In the meantime, that support to neighbouring countries must be renewed, so that they can sustain that hospitality until it is necessary. The 3RP programme we are presenting is one of the most collaborative and innovative refugee support instruments globally, because it combines humanitarian and development approaches, in support of national efforts. US$5.5 billion are required this year to help 9.4 million people, including refugees and host communities.
Policy investments are needed to expand refugee access to public services, including education and health, and give access until it is necessary to jobs. Jordan and Turkey are to be commended for the tens of thousands of work permits that were issued. And again, in Lebanon I saw how schools are operating double shifts to accommodate Syrian children. Egypt and Iraq, (and I was also in Egypt recently) are pursuing inclusive policies. But these need more predictable investments, including from development actors. The investments made since the London Conference in particular have been substantial, but the concrete dividends are not yet visible to all. And you heard what host country leaders said, it is becoming a difficult sell for them to tell their populations that they have to continue to host large numbers of Syrians.

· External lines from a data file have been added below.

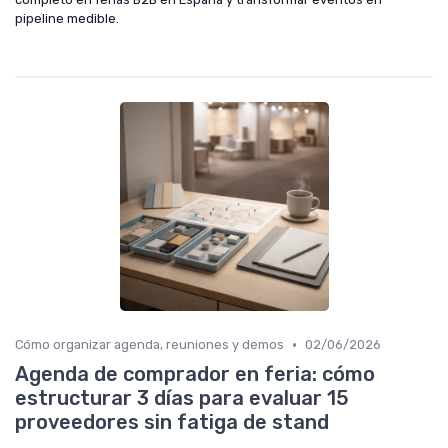
pipeline medible.
•
Cómo organizar agenda, reuniones y demos
02/06/2026
Agenda de comprador en feria: cómo
estructurar 3 días para evaluar 15
proveedores sin fatiga de stand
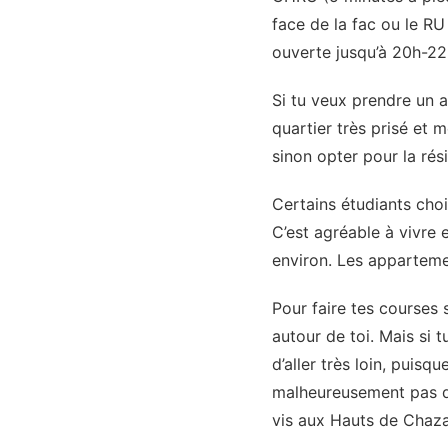
face de la fac ou le RU 
ouverte jusqu’à 20h-22h
Si tu veux prendre un a
quartier très prisé et 
sinon opter pour la ré
Certains étudiants cho
C’est agréable à vivre 
environ. Les apparteme
Pour faire tes courses 
autour de toi. Mais si t
d’aller très loin, puis
malheureusement pas de
vis aux Hauts de Chaza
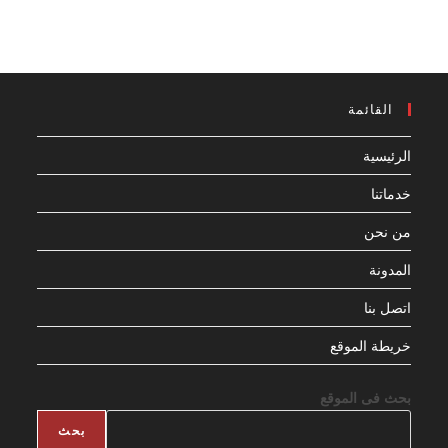
القائمة
الرئيسية
خدماتنا
من نحن
المدونة
اتصل بنا
خريطة الموقع
بحث فى الموقع
بحث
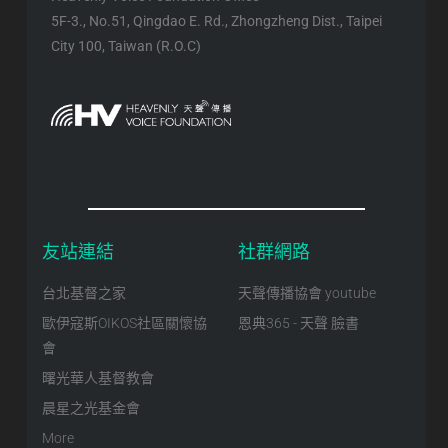
5F-3., No.51, Qingdao E. Rd., Zhongzheng Dist., Taipei
City 100, Taiwan (R.O.C)
友站連結
社群網路
台北基督之家
天聲傳播協會 youtube
歐伊寇斯OIKOS社區關懷協
恩典365 - 天聲 臉書
會
曙光華人基督教會
晨星之光基金會
More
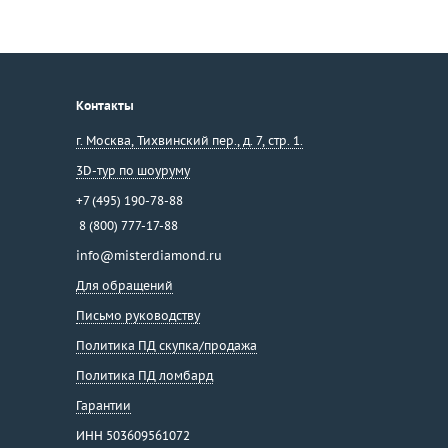
Контакты
г. Москва
,
Тихвинский пер., д. 7, стр. 1.
3D-тур по шоуруму
+7 (495) 190-78-88
8 (800) 777-17-88
info@misterdiamond.ru
Для обращений
Письмо руководству
Политика ПД скупка/продажа
Политика ПД ломбард
Гарантии
ИНН 503609561072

My second message, echoed one made by the Foreign Minister of Turkey, is that we need more refugee resettlement places.
Because they are a lifeline for the most vulnerable and a key mechanism in the spirit of the Global Compact on Refugees for responsibility sharing. The number of places has plummeted in the last two years, with now just one in 200 refugees resettled annually. And other complementary pathways like training schemes and scholarships are also needed.
My third and last request is to place refugees and the internally displaced at the centre of return preparations.
Most refugees as we know, see their future back home inside Syria. We know of 56,000 who have returned through organized movements last year – but the number is surely higher as I heard in Lebanon. And then we should not forget that 1.2 million (internally) displaced people have already returned home. As refugees weigh the prospects of return, security, property rights, legal documentation and military service requirements in Syria are all the key considerations. And so are of course, jobs, shelter and access basic services. If you speak to any refugee in any of the neighboring countries, this is what they will tell you.
I am pleased to say that we are working with the Government of Syria, and others. And I would particularly like to thank the Russian Federation for their cooperation in addressing the concerns that refugees are articulating in respect of return. This of course must take place alongside broader efforts to rebuild peace and stability and give people the means to rebuild their lives. One key issue is that access of UNHCR and humanitarian organizations to areas of return in Syria will be essential and must be given more predictably and more broadly in order to build the confidence that is required.
And then of course, returns must continue to be, as they have been so far, voluntary, well-informed, and not shaped by political considerations. Talking to refugees, placing their perspectives, rights and interests at the centre of decision-making will continue to be critical – as is humanitarian support and support for initial reintegration to those that are returning.
This is a crucial moment. The Global Compact on Refugees that the General Assembly endorsed last December, was shaped largely by experiences in this region and with Syrian refugees. And it is grounded in a commitment to responsibility sharing. Let’s ensure that here where these concepts were born in this region, this commitment is sustained, and the Compact made real, through support and solidarity with the Syrian people, with the host communities and with the host countries.